Coven Celeste
- Founded: 1966; 60 years ago
- Founders: Heather Botting;
- Services: Witchcraft
- Website: covenceleste.com

= Coven Celeste =

Gardnerian Wiccan coven in Canada

Coven Celeste was the first official Gardnerian Wiccan coven in Canada, founded in the late 1960s by Heather Botting, then wife of the grandson of Gerald Gardner's London-based High Priestess Lysbeth Turner, Gary Botting. Following Heather's initiation by Turner in 1966, she became a founding priestess of Aquarian Tabernacle Church and later, as a professor of anthropology, became the first Wiccan chaplain to be recognized by an accredited university (University of Victoria).

== History ==

=== Origin ===

Gary Botting's interest in the occult was fueled by his research as an English major into the life and death of Christopher Marlowe, especially Marlowe's best-known play, Doctor Faustus. Botting later wrote two plays about The School of Night, a clandestine Elizabethan club dedicated to delving into the occult, membership in which included Marlowe and such notables as Sir Walter Raleigh, Baron Cobham, the Earl of Northumberland, Thomas Kyd, and Thomas Harriott. Because of the severe social strictures placed upon them by Jehovah's Witnesses, including fear of being disfellowshipped, the Bottings stayed in the "broom closet," discussing their new faith only with fellow practicing pagans. Gary Botting later depicted the early formation of the coven and its barely disguised principals in his play The Succubus, produced as a major project by the University of Alberta Department of Drama in 1982. When after Lysbeth Turner's death in 1968 Botting's mother discovered the extent of her mother's Wiccan proclivities, she publicly burned most of the pagan artifacts and images that Turner had left behind in a bid to purge her house of "Satan's" influence.

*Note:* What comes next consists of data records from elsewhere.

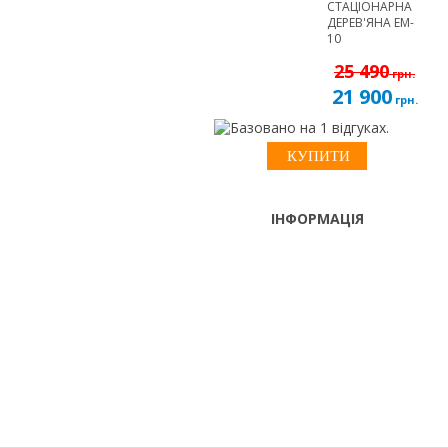
СТАЦІОНАРНА
ДЕРЕВ'ЯНА EM-
10
25 490
грн.
21 900
грн.
ІНФОРМАЦІЯ
ТЕЛЕФОНИ
тел. (099)
241-86-63
Пн-Cб: 9:00 - 18:00 Нд:
Viber,
вихідний
Telegram
м. Київ, вул. Лугова 9, оф. 209
(Оболонській р-н, біля ТРЦ
"Караван")
info@elite-massage.biz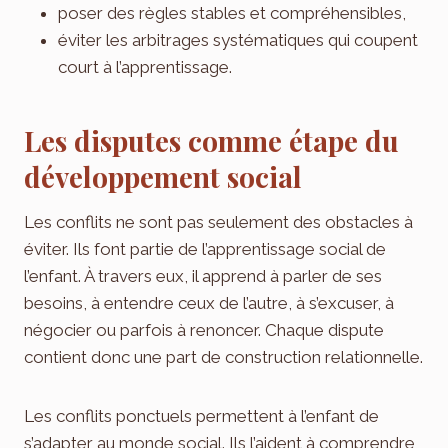
poser des règles stables et compréhensibles,
éviter les arbitrages systématiques qui coupent
court à l’apprentissage.
Les disputes comme étape du
développement social
Les conflits ne sont pas seulement des obstacles à
éviter. Ils font partie de l’apprentissage social de
l’enfant. À travers eux, il apprend à parler de ses
besoins, à entendre ceux de l’autre, à s’excuser, à
négocier ou parfois à renoncer. Chaque dispute
contient donc une part de construction relationnelle.
Les conflits ponctuels permettent à l’enfant de
s’adapter au monde social. Ils l’aident à comprendre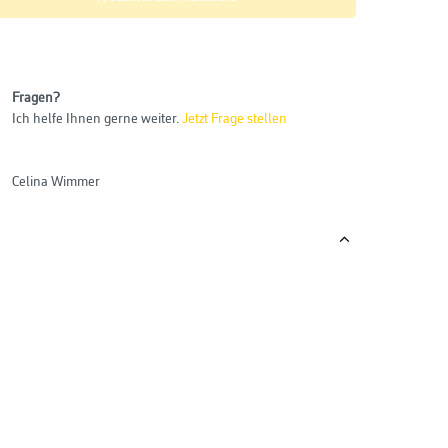
Fragen?
Ich helfe Ihnen gerne weiter.
Jetzt Frage stellen
Celina Wimmer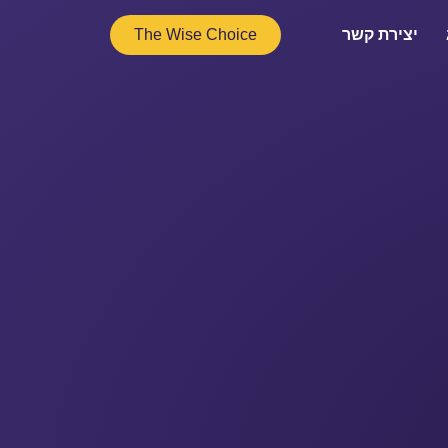
יצירת קשר
The Wise Choice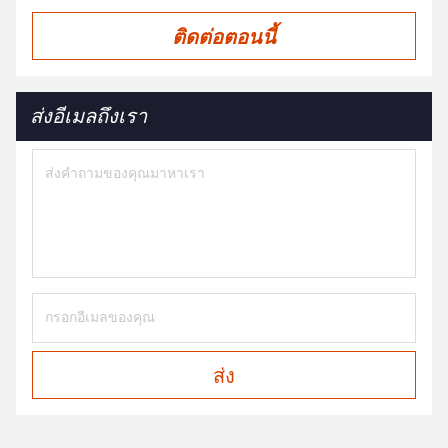
sweet spot makes all the difference. No more
ติดต่อตอนนี้
eye strain during long sessions. Highly
recommend taking the time to set it up
properly!""The Pico 4's visual clarity is fantastic
once you dial in the IPD correctly. The manual
ส่งอีเมลถึงเรา
adjustment is smooth, and finding that sweet
spot makes all the difference. No more eye
strain during long sessions. Highly r
ส่ง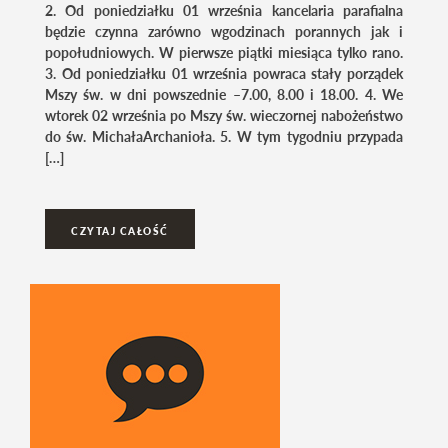
2. Od poniedziałku 01 września kancelaria parafialna
będzie czynna zarówno wgodzinach porannych jak i
popołudniowych. W pierwsze piątki miesiąca tylko rano.
3. Od poniedziałku 01 września powraca stały porządek
Mszy św. w dni powszednie –7.00, 8.00 i 18.00. 4. We
wtorek 02 września po Mszy św. wieczornej nabożeństwo
do św. MichałaArchanioła. 5. W tym tygodniu przypada
[…]
CZYTAJ CAŁOŚĆ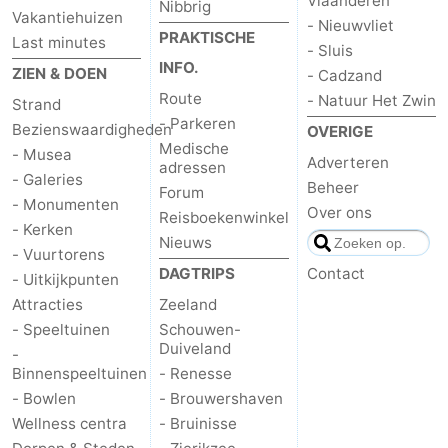
Vlaanderen
Nibbrig
Vakantiehuizen
- Nieuwvliet
PRAKTISCHE
Last minutes
- Sluis
INFO.
ZIEN & DOEN
- Cadzand
Route
- Natuur Het Zwin
Strand
- Parkeren
Bezienswaardigheden
OVERIGE
Medische
- Musea
Adverteren
adressen
- Galeries
Beheer
Forum
- Monumenten
Over ons
Reisboekenwinkel
- Kerken
Nieuws
- Vuurtorens
DAGTRIPS
Contact
- Uitkijkpunten
Attracties
Zeeland
- Speeltuinen
Schouwen-
Duiveland
-
Binnenspeeltuinen
- Renesse
- Bowlen
- Brouwershaven
Wellness centra
- Bruinisse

=== Development and growth ===
Coven Celeste and came to full development after the Bottings moved to Alberta in 1970. Heather Botting taught "Witchcraft and the Occult" at Red Deer College. By 1974, Coven Celeste was drawing witches from all over the west of Canada to its central "covenstead" in Sylvan Lake, Alberta. True to the Gardnerian tradition, rituals, especially sabbats, were performed in the nude. The Bottings purchased properties in Sylvan Lake, Burnt Lake, Alix and Bentley, Alberta with heavy woods either on or adjacent to their land, and made paths through the woods to hidden altars and sacred circles. As the coven expanded, nudity became optional and it was recognized that all witches were "naked under their gowns." Before long, floor-length gowns had become the norm. Major rituals were conducted outdoors in the nearby woods except in the dead of winter. The original rituals were created by Heather Botting ("Lady Aurora") and Gary Botting ("Lord Pan") using eclectic sources, including adaptations of the rituals of Jessie Wicker Bell (better known as "Lady Sheba") as published in The Grimoire of Lady Sheba.

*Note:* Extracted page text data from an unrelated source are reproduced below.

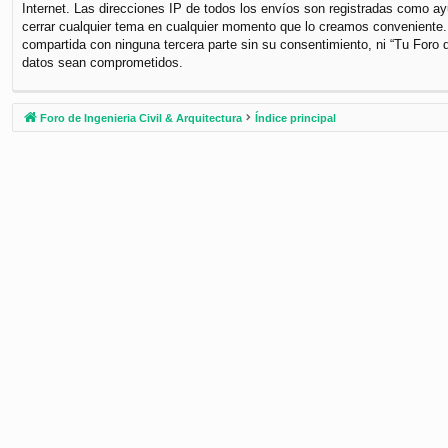
Internet. Las direcciones IP de todos los envíos son registradas como ayu
cerrar cualquier tema en cualquier momento que lo creamos conveniente
compartida con ninguna tercera parte sin su consentimiento, ni “Tu Foro 
datos sean comprometidos.
Foro de Ingenieria Civil & Arquitectura
Índice principal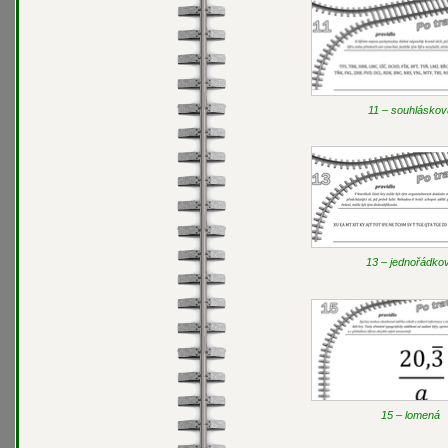
11 – souhlásko
13 – jednořádko
15 – lomená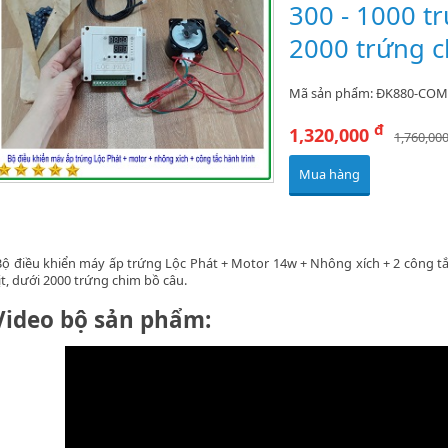
300 - 1000 tr
2000 trứng c
Mã sản phẩm: ĐK880-CO
đ
1,320,000
1,760,00
Mua hàng
ộ điều khiển máy ấp trứng Lộc Phát + Motor 14w + Nhông xích + 2 công tắ
ịt, dưới 2000 trứng chim bồ câu.
Video bộ sản phẩm: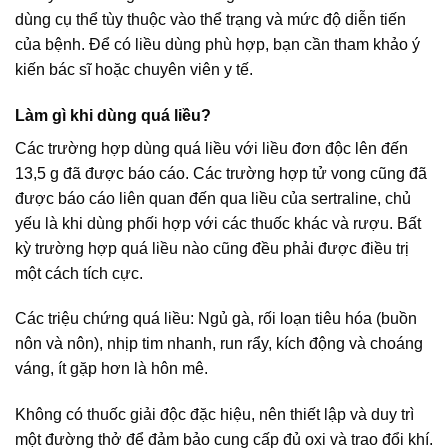
dùng cụ thể tùy thuộc vào thể trạng và mức độ diễn tiến
của bệnh. Để có liều dùng phù hợp, bạn cần tham khảo ý
kiến bác sĩ hoặc chuyên viên y tế.
Làm gì khi dùng quá liều?
Các trường hợp dùng quá liều với liều đơn độc lên đến
13,5 g đã được báo cáo. Các trường hợp tử vong cũng đã
được báo cáo liên quan đến qua liều của sertraline, chủ
yếu là khi dùng phối hợp với các thuốc khác và rượu. Bất
kỳ trường hợp quá liều nào cũng đều phải được điều trị
một cách tích cực.
Các triệu chứng quá liều: Ngủ gà, rối loạn tiêu hóa (buồn
nôn và nôn), nhịp tim nhanh, run rẩy, kích động và choáng
váng, ít gặp hơn là hôn mê.
Không có thuốc giải độc đặc hiệu, nên thiết lập và duy trì
một đường thở để đảm bảo cung cấp đủ oxi và trao đổi khí.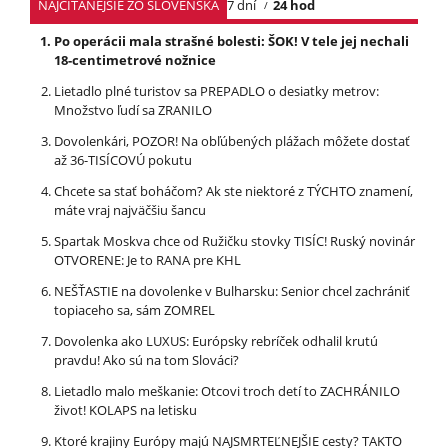
NAJČÍTANEJŠIE ZO SLOVENSKA
7 dní
24 hod
Po operácii mala strašné bolesti: ŠOK! V tele jej nechali
18-centimetrové nožnice
Lietadlo plné turistov sa PREPADLO o desiatky metrov:
Množstvo ľudí sa ZRANILO
Dovolenkári, POZOR! Na obľúbených plážach môžete dostať
až 36-TISÍCOVÚ pokutu
Chcete sa stať boháčom? Ak ste niektoré z TÝCHTO znamení,
máte vraj najväčšiu šancu
Spartak Moskva chce od Ružičku stovky TISÍC! Ruský novinár
OTVORENE: Je to RANA pre KHL
NEŠŤASTIE na dovolenke v Bulharsku: Senior chcel zachrániť
topiaceho sa, sám ZOMREL
Dovolenka ako LUXUS: Európsky rebríček odhalil krutú
pravdu! Ako sú na tom Slováci?
Lietadlo malo meškanie: Otcovi troch detí to ZACHRÁNILO
život! KOLAPS na letisku
Ktoré krajiny Európy majú NAJSMRTEĽNEJŠIE cesty? TAKTO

Commencing in 1975, the Alberta coven began to "hive", with different members of the coven moving away, taking Coven Celeste's traditional brand of Gardnerian witchcraft with them. Pagan-oriented visitors who had heard of Coven Celeste were made welcome either as observers or participants, and Coven Celeste's influence spread. Michele Favarger of Cobble Hill, BC attended Coven Celeste rituals in Alberta in 1982 and subsequently returned to BC to form the Canadian Aquarian Tabernacle Church ("ATC") on Vancouver Island, basing it on some of the precepts of Coven Celeste. Later, in British Columbia, the coven incorporated many of the rituals of Starhawk as published in The Spiral Dance. In 1993, Gary Botting, who by then had become established as a criminal lawyer in Victoria, BC, represented Starhawk and dozens of other Wiccans charged with criminal contempt of court following the Clayoquot protests against logging in the Clayoquot Sound on Vancouver Island. Subsequently, the Bottings, Favarger, and Favarger's partner and high priest Erik Lindblad successfully campaigned the Province of British Columbia to recognize Wiccan weddings. By 1995 Coven Celeste had become one of the mainstay covens of Temple of the Lady in Victoria, BC.

== Coven Celeste today ==
The Bottings were divorced in 1999, and the following year Heather married Denis O'Brien, the high priest of Circle of the Moonsong; whereupon Coven Celeste was transferred to Alexander Astarte, along with the secrets of its sacred tools, the athame, white handled knife, pentacle, scourge, cauldron, candle holders, candles, censor, Book of Shadows, and wands cut and manufactured by them under the supervision of their founder. In 2010, Lady Aurora was still conducting a prison ministry and as High Priestess of ATC was officially recognized by the Province as an officiator of pagan weddings. As a professor of anthropology at the University of Victoria, Heather Botting was an officially recognized Wiccan chaplain there for more than a decade, the first officially recognized Wiccan chaplain in any university in North America.